The MicroXML data model does not require or favor a specific interface or class of interfaces. This specification presents the data model as a tree for the sake of clarity and simplicity, but there is no requirement that the the model be made available through a tree structure; other types of interfaces, including (but not limited to) event-based and query-based interfaces, are also capable of providing information conforming to the MicroXML data model.
The terms data model and element object are similar in meaning to the generic terms tree and node as they are used in computing. However, the former terms are used in this specification to reduce possible confusion with other specific data models. Element objects do not map one-to-one with the nodes of the DOM or the tree and nodes of the XPath data model.

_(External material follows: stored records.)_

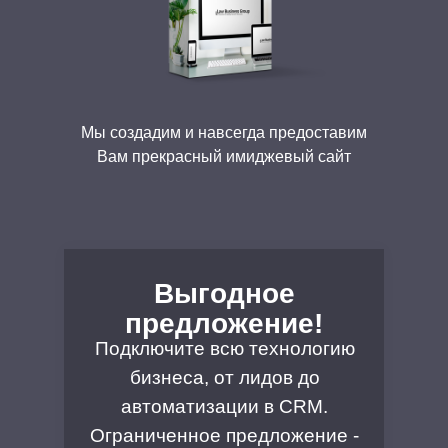
Мы создадим и навсегда предоставим
Вам прекрасный имиджевый сайт
Выгодное
предложение!
Подключите всю технологию
бизнеса, от лидов до
автоматизации в CRM.
Ограниченное предложение -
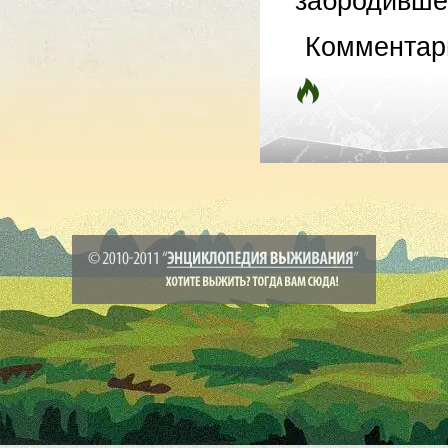
забродившег
Комментар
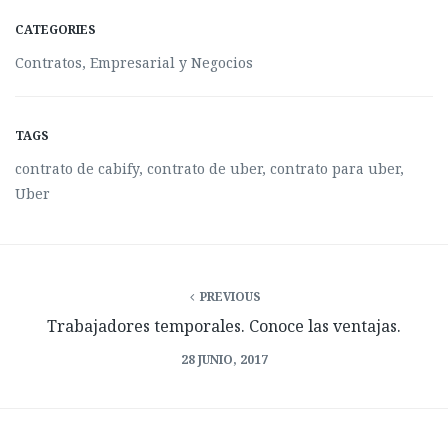
CATEGORIES
Contratos
,
Empresarial y Negocios
TAGS
contrato de cabify
,
contrato de uber
,
contrato para uber
,
Uber
PREVIOUS
Trabajadores temporales. Conoce las ventajas.
28 JUNIO, 2017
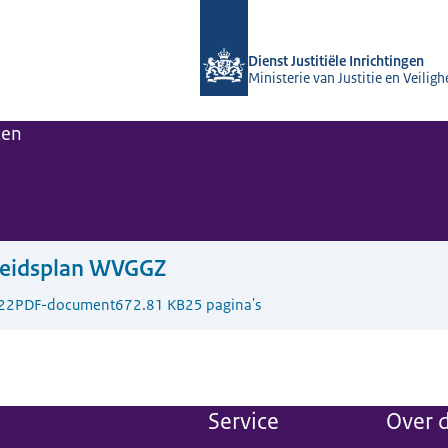
Naar de homepage van Forensisch Psy
Dienst Justitiële Inrichtingen
Ministerie van Justitie en Veiligh
ten
leidsplan WVGGZ
22
PDF-document
672.81 KB
25 pagina's
Service
Over d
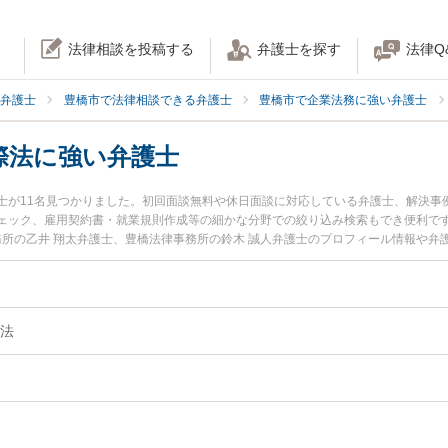
法律相談を投稿する
弁護士を探す
法律Q
弁護士
豊橋市で法律相談できる弁護士
豊橋市で企業法務に強い弁護士
際法に強い弁護士
士が11名見つかりました。初回面談無料や休日面談に対応している弁護士、解決事
ェック、雇用契約書・就業規則作成等の細かな分野での絞り込み検索もでき便利です
務所の乙井 翔太弁護士、豊橋法律事務所の鈴木 誠人弁護士のプロフィール情報や
トラブルを今すぐに弁護士に相談したい』『海外法人・国際法のトラブル解決の実
市内の弁護士に相談予約したい』などでお困りの相談者さんにおすすめです。
法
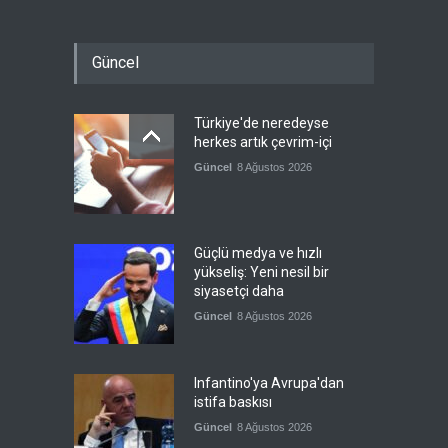
Güncel
Türkiye'de neredeyse
herkes artık çevrim-içi
Güncel
8 Ağustos 2026
Güçlü medya ve hızlı
yükseliş: Yeni nesil bir
siyasetçi daha
Güncel
8 Ağustos 2026
Infantino'ya Avrupa'dan
istifa baskısı
Güncel
8 Ağustos 2026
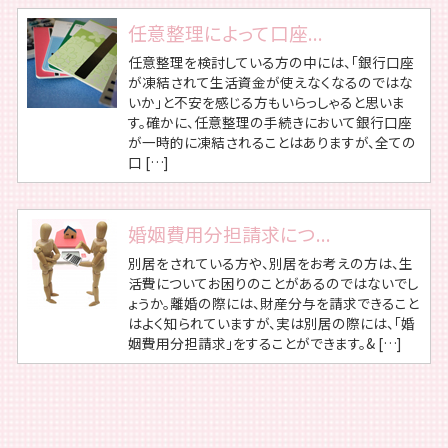
任意整理によって口座...
任意整理を検討している方の中には、「銀行口座
が凍結されて生活資金が使えなくなるのではな
いか」と不安を感じる方もいらっしゃると思いま
す。確かに、任意整理の手続きにおいて銀行口座
が一時的に凍結されることはありますが、全ての
口 […]
婚姻費用分担請求につ...
別居をされている方や、別居をお考えの方は、生
活費についてお困りのことがあるのではないでし
ょうか。離婚の際には、財産分与を請求できること
はよく知られていますが、実は別居の際には、「婚
姻費用分担請求」をすることができます。& […]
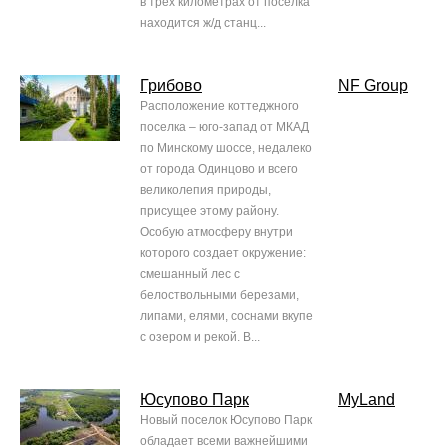
в трех километрах от поселка
находится ж/д станц...
Грибово
NF Group
Расположение коттеджного
поселка – юго-запад от МКАД
по Минскому шоссе, недалеко
от города Одинцово и всего
великолепия природы,
присущее этому району.
Особую атмосферу внутри
которого создает окружение:
смешанный лес с
белоствольными березами,
липами, елями, соснами вкупе
с озером и рекой. В...
Юсупово Парк
MyLand
Новый поселок Юсупово Парк
обладает всеми важнейшими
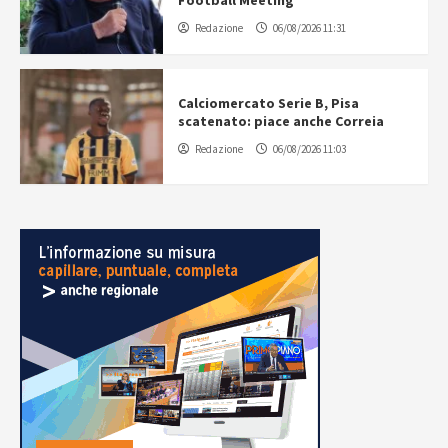
Football Meeting
Redazione
06/08/2026 11:31
Calciomercato Serie B, Pisa
scatenato: piace anche Correia
Redazione
06/08/2026 11:03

A document's data model consists of at least one element object. An element object is an abstract description of a single element in a document. Each element object has three associated properties: the name, the attribute map, and the sequence of children. The name is a string, the attribute map maps name strings to value strings, and each child in the sequence is either a string representing character data or an element object.
There is one element object in the data model for each element appearing in the document being modeled. One element object corresponds to the root of the element tree, and all other element objects are accessible by recursively following the sequence of its children.
Namespace information does not affect the data model; attributes named xmlns or
containing prefixes are treated as ordinary attributes.
This specification describes the data model resulting from parsing a MicroXML document. Data models MAY be constructed by other means, for example by use of an API or by transforming an existing data model.
This specification adopts the JsonML convention for translating MicroXML data models to and from JSON. In this convention, each element object is represented by a JSON array. The first element of the array is the element name, and the second element is a JSON object representing the attribute map. The attribute values in this JSON object are all strings. The remaining elements of the array are either JSON strings representing character content or JSON arrays representing child elements.
Note that this convention is suitable for round-tripping MicroXML documents through JSON. It is not suitable for round-tripping arbitrary JSON through MicroXML; for that purpose, the JSONX convention is RECOMMENDED.
MicroXML namespaces are conceptually identical to XML namespaces, but are explained in this specification in order to keep it as self-contained as possible.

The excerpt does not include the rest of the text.